La polémique est née outre-Atlantique : un article du Washington Post a lancé une polémique le 10 mai en dressant un parallèle audacieux entre port du masque et port de la burqa (voile d'origine afghane totalement recouvrant). Le quotidien américain s'étonne ainsi que «la France exige des masques pour contrôler le coronavirus [mais que] les burqas restent interdites». En fait, la loi française ne se contredit pas.
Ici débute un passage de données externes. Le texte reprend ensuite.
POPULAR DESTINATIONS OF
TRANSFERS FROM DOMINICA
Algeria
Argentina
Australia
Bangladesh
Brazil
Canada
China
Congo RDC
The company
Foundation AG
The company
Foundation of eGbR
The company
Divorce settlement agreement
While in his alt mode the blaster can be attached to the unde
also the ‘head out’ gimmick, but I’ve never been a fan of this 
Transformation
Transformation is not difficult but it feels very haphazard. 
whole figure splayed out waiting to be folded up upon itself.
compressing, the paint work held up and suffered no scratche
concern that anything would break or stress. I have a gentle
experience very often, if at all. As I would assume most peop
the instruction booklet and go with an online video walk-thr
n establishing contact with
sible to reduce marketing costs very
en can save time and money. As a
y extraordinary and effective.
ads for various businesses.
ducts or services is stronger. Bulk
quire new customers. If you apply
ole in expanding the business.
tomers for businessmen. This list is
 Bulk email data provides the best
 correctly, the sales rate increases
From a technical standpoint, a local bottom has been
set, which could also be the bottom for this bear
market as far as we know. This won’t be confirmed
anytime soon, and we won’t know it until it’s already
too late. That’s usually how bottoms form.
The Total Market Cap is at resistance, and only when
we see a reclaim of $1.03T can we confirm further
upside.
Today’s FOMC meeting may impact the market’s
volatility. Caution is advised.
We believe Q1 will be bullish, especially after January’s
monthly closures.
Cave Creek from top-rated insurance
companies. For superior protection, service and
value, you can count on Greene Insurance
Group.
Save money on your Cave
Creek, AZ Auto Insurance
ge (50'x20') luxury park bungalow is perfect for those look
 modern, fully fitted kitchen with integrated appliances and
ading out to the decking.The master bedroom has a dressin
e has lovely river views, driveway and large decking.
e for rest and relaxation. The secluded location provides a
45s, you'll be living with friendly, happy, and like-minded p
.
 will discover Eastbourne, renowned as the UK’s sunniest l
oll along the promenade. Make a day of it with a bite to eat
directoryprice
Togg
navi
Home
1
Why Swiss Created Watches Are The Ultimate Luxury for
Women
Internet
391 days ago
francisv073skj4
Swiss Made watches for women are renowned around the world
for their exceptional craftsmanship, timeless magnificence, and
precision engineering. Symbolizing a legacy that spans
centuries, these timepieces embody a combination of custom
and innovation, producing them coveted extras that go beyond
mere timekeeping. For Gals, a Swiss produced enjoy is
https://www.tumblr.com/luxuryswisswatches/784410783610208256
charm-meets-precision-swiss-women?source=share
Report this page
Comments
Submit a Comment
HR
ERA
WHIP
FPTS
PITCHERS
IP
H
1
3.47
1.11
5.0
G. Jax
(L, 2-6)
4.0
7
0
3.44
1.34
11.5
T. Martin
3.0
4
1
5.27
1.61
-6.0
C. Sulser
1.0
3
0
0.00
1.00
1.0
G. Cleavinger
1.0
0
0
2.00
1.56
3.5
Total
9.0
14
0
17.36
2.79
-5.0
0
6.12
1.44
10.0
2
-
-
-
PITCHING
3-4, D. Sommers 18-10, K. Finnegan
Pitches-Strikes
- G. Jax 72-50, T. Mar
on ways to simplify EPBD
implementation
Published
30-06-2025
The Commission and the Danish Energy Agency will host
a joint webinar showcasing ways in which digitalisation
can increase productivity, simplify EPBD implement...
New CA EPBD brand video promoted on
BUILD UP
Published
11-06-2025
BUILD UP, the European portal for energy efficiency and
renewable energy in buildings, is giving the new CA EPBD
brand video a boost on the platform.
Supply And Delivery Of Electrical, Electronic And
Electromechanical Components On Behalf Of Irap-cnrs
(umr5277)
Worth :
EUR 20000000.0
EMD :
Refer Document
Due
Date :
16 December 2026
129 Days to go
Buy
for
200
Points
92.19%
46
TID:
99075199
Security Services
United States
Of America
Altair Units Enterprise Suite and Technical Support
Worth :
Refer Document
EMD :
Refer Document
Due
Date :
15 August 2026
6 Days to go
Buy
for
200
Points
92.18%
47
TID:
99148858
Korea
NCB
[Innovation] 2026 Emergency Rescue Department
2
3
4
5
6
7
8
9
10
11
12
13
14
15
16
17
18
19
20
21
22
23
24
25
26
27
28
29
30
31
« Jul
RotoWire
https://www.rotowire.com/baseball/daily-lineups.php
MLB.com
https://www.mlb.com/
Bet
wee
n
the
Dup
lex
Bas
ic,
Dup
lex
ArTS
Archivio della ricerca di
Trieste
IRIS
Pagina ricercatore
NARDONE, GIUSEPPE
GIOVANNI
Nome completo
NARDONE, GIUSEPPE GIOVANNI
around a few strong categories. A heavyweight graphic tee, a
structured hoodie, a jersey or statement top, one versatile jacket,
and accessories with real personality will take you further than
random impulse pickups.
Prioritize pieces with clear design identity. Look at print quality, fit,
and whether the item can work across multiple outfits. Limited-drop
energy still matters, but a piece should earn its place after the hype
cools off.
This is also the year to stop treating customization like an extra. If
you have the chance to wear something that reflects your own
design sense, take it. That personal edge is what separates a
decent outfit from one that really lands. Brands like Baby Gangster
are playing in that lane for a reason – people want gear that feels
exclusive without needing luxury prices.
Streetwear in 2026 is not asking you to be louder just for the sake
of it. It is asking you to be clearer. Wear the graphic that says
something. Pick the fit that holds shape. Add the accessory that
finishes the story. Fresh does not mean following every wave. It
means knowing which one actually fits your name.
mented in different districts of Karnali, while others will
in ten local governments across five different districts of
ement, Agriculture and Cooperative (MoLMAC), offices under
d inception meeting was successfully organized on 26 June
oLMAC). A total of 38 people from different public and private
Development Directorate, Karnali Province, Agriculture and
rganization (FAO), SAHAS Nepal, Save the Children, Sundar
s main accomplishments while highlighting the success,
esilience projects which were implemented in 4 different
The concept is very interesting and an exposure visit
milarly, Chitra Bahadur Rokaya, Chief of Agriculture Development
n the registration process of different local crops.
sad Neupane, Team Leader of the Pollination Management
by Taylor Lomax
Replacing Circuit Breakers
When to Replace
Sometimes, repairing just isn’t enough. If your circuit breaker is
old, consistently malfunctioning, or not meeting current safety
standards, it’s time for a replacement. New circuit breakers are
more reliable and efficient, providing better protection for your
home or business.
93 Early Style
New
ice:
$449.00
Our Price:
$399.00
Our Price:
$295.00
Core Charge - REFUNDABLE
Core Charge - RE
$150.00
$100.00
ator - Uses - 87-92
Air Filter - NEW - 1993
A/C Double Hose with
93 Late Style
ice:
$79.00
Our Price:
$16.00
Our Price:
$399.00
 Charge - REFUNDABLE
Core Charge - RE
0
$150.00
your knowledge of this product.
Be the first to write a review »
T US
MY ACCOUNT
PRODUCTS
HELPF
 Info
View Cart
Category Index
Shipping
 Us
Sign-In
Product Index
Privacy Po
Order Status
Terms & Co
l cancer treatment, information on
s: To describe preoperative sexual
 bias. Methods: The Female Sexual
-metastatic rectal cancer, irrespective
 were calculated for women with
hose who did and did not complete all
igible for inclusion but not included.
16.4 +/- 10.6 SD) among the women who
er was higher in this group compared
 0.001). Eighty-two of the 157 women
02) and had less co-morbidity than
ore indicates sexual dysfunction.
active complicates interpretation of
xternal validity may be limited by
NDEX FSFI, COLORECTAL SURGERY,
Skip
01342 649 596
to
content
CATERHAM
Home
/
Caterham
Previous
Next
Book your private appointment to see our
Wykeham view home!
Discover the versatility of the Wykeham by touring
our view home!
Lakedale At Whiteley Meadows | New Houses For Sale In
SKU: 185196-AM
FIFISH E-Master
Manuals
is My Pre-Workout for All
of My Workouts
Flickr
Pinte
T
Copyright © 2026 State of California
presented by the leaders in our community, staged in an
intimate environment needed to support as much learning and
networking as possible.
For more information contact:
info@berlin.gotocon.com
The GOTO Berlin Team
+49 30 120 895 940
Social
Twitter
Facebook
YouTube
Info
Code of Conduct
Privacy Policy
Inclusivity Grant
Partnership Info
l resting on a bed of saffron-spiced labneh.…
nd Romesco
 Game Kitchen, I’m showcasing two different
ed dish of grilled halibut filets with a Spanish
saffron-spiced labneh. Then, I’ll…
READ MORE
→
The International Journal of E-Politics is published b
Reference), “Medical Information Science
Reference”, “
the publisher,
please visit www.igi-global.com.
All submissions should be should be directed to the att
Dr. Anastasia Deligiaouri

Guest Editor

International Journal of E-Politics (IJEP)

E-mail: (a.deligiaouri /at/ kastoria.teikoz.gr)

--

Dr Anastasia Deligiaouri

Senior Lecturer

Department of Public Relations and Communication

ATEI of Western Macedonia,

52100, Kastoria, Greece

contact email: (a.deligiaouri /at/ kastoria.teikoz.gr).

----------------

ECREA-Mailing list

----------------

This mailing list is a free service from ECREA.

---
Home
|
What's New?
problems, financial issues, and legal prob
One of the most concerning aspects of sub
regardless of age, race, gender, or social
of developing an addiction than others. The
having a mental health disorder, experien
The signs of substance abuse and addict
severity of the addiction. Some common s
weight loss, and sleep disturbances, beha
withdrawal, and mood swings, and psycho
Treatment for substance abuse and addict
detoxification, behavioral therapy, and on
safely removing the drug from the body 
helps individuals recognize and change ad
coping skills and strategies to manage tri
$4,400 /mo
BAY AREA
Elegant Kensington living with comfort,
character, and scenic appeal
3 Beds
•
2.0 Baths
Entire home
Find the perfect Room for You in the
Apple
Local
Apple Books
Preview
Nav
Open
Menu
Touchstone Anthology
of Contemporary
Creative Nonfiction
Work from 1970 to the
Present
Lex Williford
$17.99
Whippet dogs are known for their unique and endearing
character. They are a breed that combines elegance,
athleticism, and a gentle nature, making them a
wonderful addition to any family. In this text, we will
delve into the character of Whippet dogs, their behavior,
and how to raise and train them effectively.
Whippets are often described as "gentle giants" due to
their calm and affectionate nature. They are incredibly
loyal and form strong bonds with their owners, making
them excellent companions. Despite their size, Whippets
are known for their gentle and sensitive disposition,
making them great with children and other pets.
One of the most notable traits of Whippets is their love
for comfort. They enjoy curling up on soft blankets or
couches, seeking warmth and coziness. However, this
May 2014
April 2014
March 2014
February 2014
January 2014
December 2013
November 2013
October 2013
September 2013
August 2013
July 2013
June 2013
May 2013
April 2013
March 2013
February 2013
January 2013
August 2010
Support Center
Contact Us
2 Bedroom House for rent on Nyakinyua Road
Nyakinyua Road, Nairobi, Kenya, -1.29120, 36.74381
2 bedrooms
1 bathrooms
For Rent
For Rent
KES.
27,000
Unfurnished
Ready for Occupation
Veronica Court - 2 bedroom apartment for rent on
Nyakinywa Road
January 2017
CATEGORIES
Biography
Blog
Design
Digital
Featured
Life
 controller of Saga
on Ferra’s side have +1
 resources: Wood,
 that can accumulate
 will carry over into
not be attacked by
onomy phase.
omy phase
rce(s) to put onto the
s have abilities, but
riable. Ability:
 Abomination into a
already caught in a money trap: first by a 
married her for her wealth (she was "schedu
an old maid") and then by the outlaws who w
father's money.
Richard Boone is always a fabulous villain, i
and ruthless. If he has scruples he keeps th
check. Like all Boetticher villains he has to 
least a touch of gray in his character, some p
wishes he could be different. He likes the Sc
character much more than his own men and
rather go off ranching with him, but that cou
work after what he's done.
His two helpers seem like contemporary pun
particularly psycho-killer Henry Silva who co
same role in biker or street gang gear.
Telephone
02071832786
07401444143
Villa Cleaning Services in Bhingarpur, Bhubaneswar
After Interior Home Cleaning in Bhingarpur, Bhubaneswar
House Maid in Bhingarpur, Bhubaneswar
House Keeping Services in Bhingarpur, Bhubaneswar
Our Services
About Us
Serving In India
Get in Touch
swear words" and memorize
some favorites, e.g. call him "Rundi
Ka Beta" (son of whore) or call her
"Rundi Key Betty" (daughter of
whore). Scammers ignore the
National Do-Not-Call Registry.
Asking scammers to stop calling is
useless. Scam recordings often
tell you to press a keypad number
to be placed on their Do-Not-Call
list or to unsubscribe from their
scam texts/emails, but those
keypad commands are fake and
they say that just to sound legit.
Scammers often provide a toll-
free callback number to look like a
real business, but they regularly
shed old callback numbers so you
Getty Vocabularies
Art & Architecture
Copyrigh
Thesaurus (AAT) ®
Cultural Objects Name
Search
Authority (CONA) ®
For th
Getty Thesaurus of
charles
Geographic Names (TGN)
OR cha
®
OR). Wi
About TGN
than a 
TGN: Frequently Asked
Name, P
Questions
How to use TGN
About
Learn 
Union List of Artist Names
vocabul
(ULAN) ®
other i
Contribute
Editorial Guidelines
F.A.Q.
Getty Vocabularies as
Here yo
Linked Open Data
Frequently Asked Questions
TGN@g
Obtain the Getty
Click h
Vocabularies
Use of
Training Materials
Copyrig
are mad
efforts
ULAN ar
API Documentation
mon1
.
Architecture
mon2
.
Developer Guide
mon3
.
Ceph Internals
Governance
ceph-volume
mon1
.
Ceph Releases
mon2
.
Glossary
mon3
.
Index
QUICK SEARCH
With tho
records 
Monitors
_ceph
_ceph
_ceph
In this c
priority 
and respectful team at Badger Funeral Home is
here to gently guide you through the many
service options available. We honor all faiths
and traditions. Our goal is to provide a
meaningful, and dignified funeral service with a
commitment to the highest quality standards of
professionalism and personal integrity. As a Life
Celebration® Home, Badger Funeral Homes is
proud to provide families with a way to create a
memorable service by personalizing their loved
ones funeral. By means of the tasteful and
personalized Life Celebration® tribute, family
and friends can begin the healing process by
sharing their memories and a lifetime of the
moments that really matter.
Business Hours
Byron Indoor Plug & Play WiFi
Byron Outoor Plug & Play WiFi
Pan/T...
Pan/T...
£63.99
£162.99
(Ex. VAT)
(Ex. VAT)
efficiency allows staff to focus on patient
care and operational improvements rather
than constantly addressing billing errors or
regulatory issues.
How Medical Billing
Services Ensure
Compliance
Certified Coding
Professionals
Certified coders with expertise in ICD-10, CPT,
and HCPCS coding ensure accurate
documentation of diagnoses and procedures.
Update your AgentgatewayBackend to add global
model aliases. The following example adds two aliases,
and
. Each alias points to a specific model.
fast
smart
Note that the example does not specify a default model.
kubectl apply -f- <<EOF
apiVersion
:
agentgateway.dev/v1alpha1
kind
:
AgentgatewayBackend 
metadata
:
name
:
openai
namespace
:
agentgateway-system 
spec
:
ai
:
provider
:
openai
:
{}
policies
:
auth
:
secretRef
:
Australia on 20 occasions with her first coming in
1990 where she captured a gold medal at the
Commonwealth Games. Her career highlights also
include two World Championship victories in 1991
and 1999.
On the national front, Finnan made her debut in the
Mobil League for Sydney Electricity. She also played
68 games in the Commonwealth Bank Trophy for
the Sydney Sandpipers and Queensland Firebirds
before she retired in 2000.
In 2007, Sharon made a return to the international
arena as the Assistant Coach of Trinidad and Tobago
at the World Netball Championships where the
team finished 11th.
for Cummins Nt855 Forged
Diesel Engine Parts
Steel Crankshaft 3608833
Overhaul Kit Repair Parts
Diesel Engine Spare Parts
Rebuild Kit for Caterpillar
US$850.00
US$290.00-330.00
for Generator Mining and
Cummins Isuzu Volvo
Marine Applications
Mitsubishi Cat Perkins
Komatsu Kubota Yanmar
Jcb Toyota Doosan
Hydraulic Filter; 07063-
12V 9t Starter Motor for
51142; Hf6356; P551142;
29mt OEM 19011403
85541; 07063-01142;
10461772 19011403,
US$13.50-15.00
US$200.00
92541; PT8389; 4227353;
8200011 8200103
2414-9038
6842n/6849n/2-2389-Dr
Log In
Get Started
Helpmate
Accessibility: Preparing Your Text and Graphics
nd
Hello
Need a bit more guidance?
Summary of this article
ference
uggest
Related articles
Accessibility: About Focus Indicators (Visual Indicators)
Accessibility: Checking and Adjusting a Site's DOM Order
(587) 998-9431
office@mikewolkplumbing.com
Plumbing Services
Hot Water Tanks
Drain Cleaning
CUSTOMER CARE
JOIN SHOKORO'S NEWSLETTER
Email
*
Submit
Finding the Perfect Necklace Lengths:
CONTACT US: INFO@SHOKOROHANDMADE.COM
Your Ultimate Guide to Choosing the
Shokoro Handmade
La loi du 11 octobre 2010, adoptée sous le gouvernement de François Fillon, prévoit une interdiction de dissimulation du visage... sauf pour certaines raisons, prévues dans l'article 2, comme la «santé» ou les «motifs professionnels» : «L’interdiction prévue à l’article 1er ne s’applique pas si la tenue est prescrite ou autorisée par des dispositions législatives ou réglementaires, si elle est justifiée par des raisons de santé ou des motifs professionnels, ou si elle s’inscrit dans le cadre de pratiques sportives, de fêtes ou de manifestations artistiques ou traditionnelles.»
Si la loi française autorise donc bel et bien le port du masque sanitaire, cela n'a pas empêché plusieurs zélateurs d'une société multiculturelle et autres communautaristes de fustiger la législation française.
Rebondissant sur cet article, Kenneth Roth, directeur exécutif de Human Rights Watch – une association connue pour ses positions pro-voile – compare ainsi voile islamique intégral et port du masque sanitaire, dénonçant l'«islamophobie» supposée sévir en France : «L'islamophobie peut-elle être plus transparente ? Le gouvernement français impose des masques mais interdit toujours la burqa.»
Dans les pays anglo-saxons comme aux Etats-Unis, au Canada ou au Royaume-Uni – où le multiculturalisme est ancré dans les mœurs, à l'opposé de la «République indivisible» qui prévaut en France – des journalistes et des professeurs se sont ainsi adonnés à des leçons de morale à l'encontre de la France. Selon eux, la liberté de la femme rime avec la défense du port de la burqa. Tracy Jan, journaliste pour le Washington Post, adopte par exemple un ton péremptoire : «Les musulmans, les défenseurs de la liberté religieuse et les érudits voient beaucoup d'ironie dans une société qui a fait une telle vertu de découvrir les visages, nécessitant soudainement de couvrir les visages. Après tout, la France est à l'origine de l'interdiction de la burqa.»
La professeure agrégée Audrey Truschke de l'Université Rutgers, située dans l'Etat du New Jersey constate pour sa part que «la France suit la science, mais refuse de renoncer à son islamophobie».
Le Collectif Canadien Anti-Islamophobie (CCAI) explique quant à lui que «la France est la risée de la terre entière.»
Promoteur d'une société multiculturelle, le professeur français de sciences politique à l'université collège de Londres Philippe Marlière dresse le même constat : «Lire le Washington Post et relever la schizophrénie du gouvernement : une femme portant le niqab doit l’enlever et payer une amende. À partir du 11 mai, elle devra l’enlever pour aussitôt se couvrir le visage avec un masque sinon elle paiera une autre amende !»
Un texte retweeté par la militante afro-féministe et intersectionnelle Rokhaya Diallo.
Défenseur du burkini, et président de la Ligue de défense judiciaire des musulmans (une association de lutte contre «l'islamophobie»), l'ancien avocat controversé Karim Achoui a estimé, sur Twitter, que «les Etats-Unis ont plein de défauts mais [qu']ils respectent mieux que nous les croyances de chacun».
La vue de citoyens au visage quasi-intégralement caché (masques, lunettes, visière de protection, capuches, bonnets) peut être déroutante pour certains. Et amener à des questionnements juridiques. Mais est-il bien raisonnable de profiter d'une crise sanitaire d'une ampleur sans précédent pour pousser un agenda idéologique ? Dura lex, sed lex.